Please filter the entries and return only the lines that include "masalah".

# # #

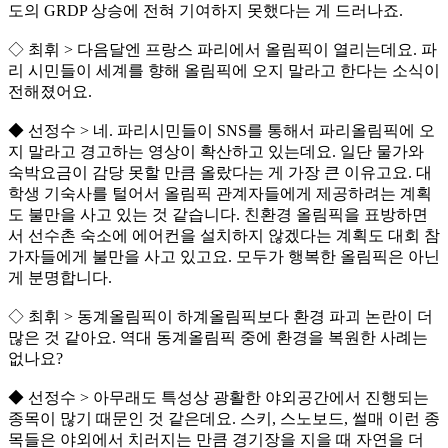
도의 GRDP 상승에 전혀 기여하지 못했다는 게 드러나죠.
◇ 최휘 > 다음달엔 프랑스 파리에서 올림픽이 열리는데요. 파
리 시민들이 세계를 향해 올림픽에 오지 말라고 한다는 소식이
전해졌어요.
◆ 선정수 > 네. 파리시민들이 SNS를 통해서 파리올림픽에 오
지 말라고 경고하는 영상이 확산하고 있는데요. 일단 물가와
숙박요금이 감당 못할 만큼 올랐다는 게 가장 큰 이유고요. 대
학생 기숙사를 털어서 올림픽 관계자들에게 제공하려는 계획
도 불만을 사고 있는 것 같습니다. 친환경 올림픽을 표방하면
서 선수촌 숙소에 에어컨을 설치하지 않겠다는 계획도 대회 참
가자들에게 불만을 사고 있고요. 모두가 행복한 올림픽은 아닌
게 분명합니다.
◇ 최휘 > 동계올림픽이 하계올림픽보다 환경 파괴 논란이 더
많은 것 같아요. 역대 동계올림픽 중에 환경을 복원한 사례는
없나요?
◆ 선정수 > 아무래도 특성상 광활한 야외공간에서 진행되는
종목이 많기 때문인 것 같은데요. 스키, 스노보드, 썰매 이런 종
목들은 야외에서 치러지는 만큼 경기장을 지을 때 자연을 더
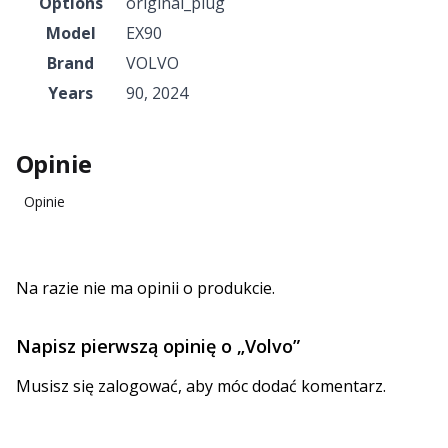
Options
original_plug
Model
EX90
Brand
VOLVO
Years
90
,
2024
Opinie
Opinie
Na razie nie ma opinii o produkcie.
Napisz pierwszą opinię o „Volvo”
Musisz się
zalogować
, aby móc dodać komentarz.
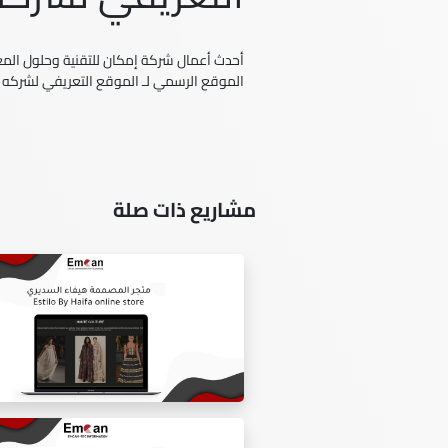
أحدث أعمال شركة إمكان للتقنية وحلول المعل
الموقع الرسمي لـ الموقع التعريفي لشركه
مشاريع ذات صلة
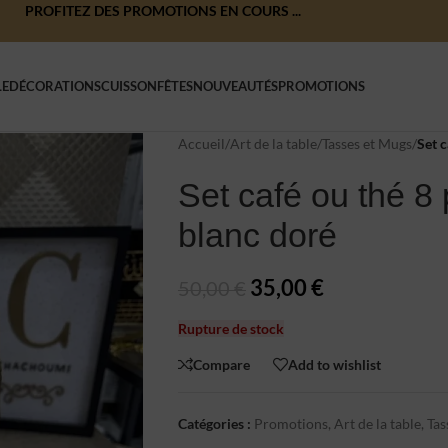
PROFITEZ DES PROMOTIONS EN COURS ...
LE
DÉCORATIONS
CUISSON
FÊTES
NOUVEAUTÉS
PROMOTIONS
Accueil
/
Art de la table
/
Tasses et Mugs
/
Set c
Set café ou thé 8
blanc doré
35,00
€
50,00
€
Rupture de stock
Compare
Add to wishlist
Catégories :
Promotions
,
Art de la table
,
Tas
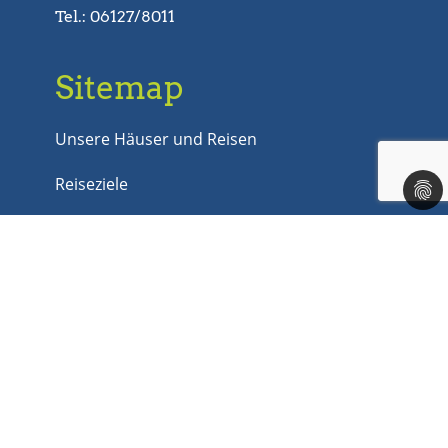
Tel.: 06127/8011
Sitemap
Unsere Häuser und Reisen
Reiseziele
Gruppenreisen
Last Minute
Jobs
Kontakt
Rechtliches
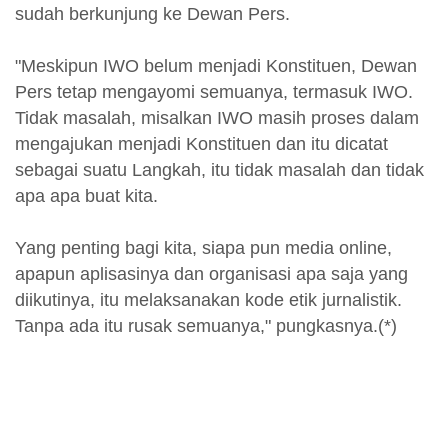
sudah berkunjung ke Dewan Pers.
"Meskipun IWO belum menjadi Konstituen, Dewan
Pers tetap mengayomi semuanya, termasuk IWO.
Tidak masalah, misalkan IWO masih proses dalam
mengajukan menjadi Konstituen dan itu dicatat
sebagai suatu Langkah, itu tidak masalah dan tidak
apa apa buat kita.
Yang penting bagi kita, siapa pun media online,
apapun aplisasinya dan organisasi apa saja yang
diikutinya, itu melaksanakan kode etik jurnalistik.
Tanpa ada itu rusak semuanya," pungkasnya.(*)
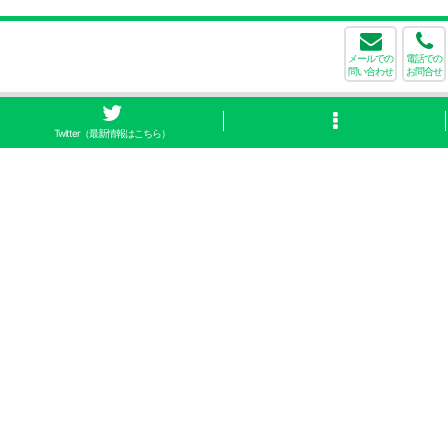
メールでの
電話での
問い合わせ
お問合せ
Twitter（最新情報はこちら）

# # #

* ANSWER BOX
Tidak masalah, misalkan IWO masih proses dalam
sebagai suatu Langkah, itu tidak masalah dan tidak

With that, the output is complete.